==== Source material ====

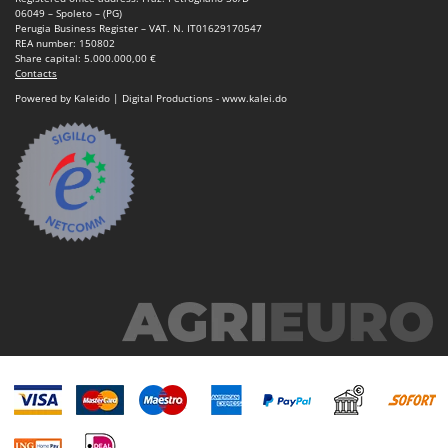
06049 – Spoleto – (PG)
Perugia Business Register – VAT. N. IT01629170547
REA number: 150802
Share capital: 5.000.000,00 €
Contacts
Powered by Kaleido | Digital Productions - www.kalei.do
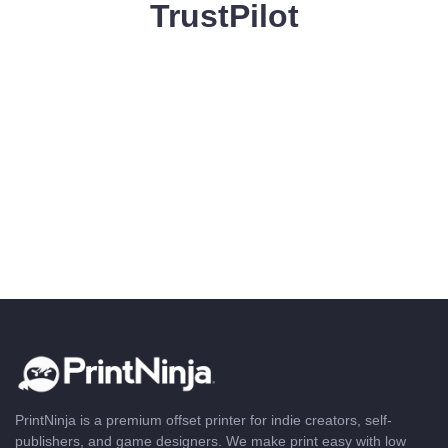
TrustPilot
PrintNinja is a premium offset printer for indie creators, self-
publishers, and game designers. We make print easy with low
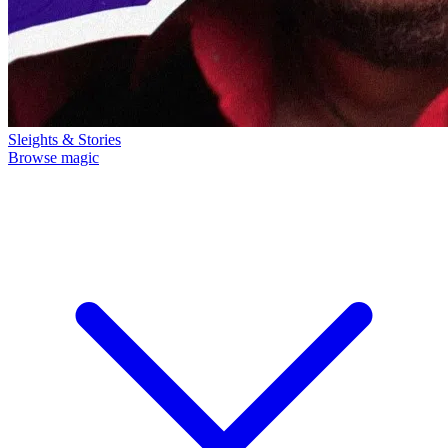
Sleights & Stories
Browse magic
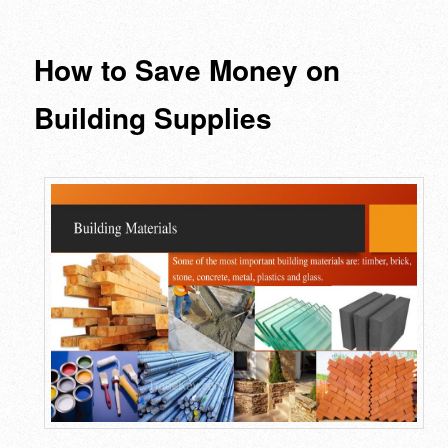
navigation
How to Save Money on
Building Supplies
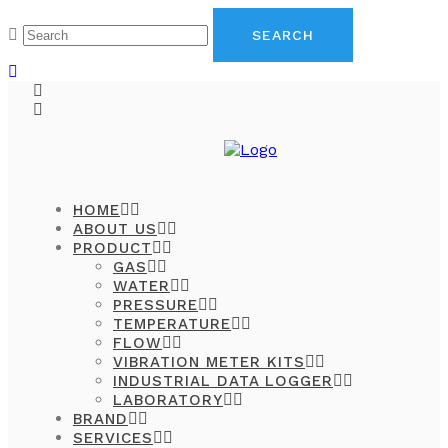
HOME
ABOUT US
PRODUCT
GAS
WATER
PRESSURE
TEMPERATURE
FLOW
VIBRATION METER KITS
INDUSTRIAL DATA LOGGER
LABORATORY
BRAND
SERVICES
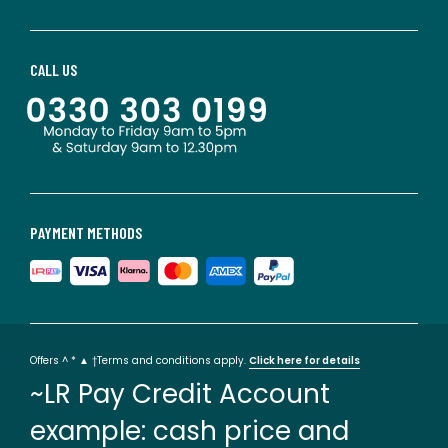
CALL US
PAYMENT METHODS
Offers ^ * ▲ †Terms and conditions apply.
Click here for details
~LR Pay Credit Account
example: cash price and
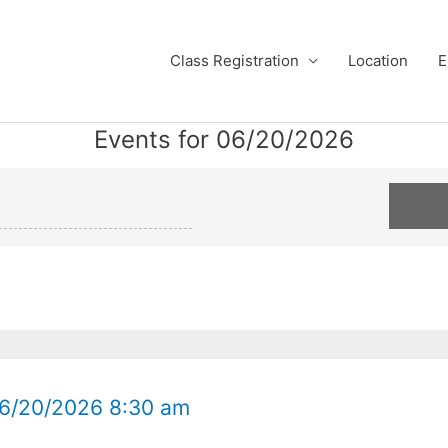
Class Registration
Location
E
Events for 06/20/2026
Defensive
Defensive
Driving
Driving
Class
Class
Mesa
Gilbert
06/20/2026
06/20/2026
06/20/2026 8:30 am
8:30
8:30
am
am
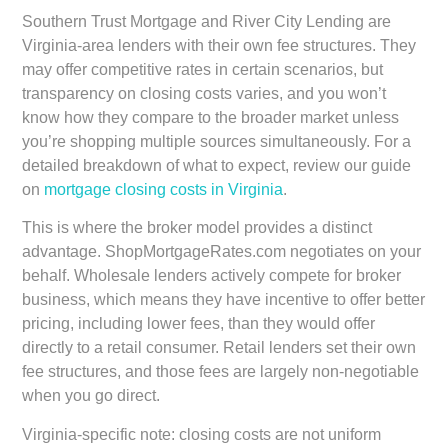
Southern Trust Mortgage and River City Lending
are
Virginia-area lenders with their own fee structures. They
may offer competitive rates in certain scenarios, but
transparency on closing costs varies, and you won’t
know how they compare to the broader market unless
you’re shopping multiple sources simultaneously. For a
detailed breakdown of what to expect, review our guide
on
mortgage closing costs in Virginia
.
This is where the broker model provides a distinct
advantage. ShopMortgageRates.com negotiates on your
behalf. Wholesale lenders actively compete for broker
business, which means they have incentive to offer better
pricing, including lower fees, than they would offer
directly to a retail consumer. Retail lenders set their own
fee structures, and those fees are largely non-negotiable
when you go direct.
Virginia-specific note: closing costs are not uniform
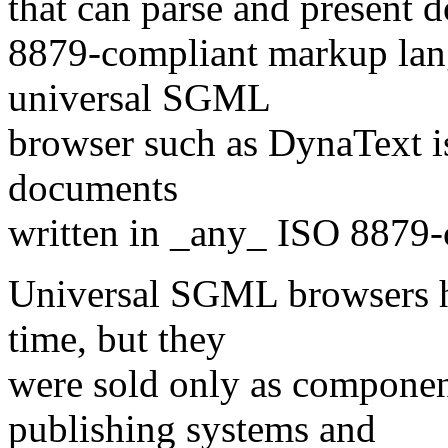
that can parse and present 
8879-compliant markup lang
universal SGML
browser such as DynaText is
documents
written in _any_ ISO 8879
Universal SGML browsers h
time, but they
were sold only as compone
publishing systems and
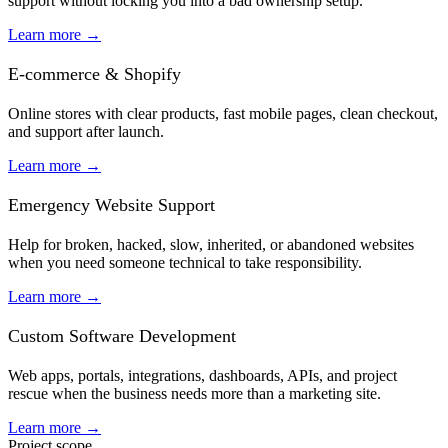
support without locking you into a bad ownership setup.
Learn more
→
E-commerce & Shopify
Online stores with clear products, fast mobile pages, clean checkout,
and support after launch.
Learn more
→
Emergency Website Support
Help for broken, hacked, slow, inherited, or abandoned websites
when you need someone technical to take responsibility.
Learn more
→
Custom Software Development
Web apps, portals, integrations, dashboards, APIs, and project
rescue when the business needs more than a marketing site.
Learn more
→
Project scope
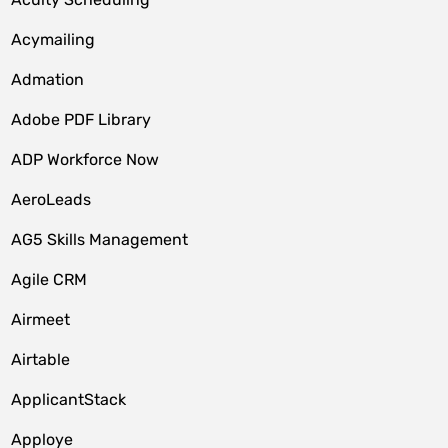
Acymailing
Admation
Adobe PDF Library
ADP Workforce Now
AeroLeads
AG5 Skills Management
Agile CRM
Airmeet
Airtable
ApplicantStack
Apploye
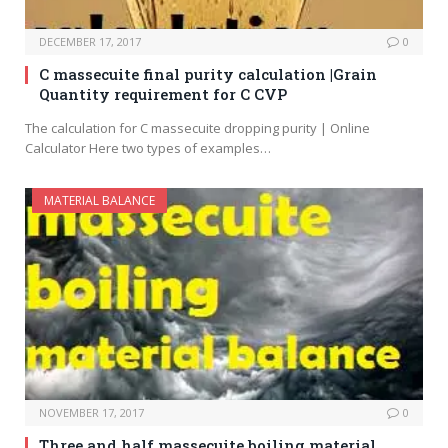
DECEMBER 17, 2017
0
C massecuite final purity calculation |Grain
Quantity requirement for C CVP
The calculation for C massecuite dropping purity | Online
Calculator Here two types of examples…
MATERIAL BALANCE
NOVEMBER 17, 2017
0
Three and half massecuite boiling material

====

§ **Work item**
Copy each line above that has the word "broker".

§ **Result for this exercise**
This is where the broker model provides a distinct
behalf. Wholesale lenders actively compete for broker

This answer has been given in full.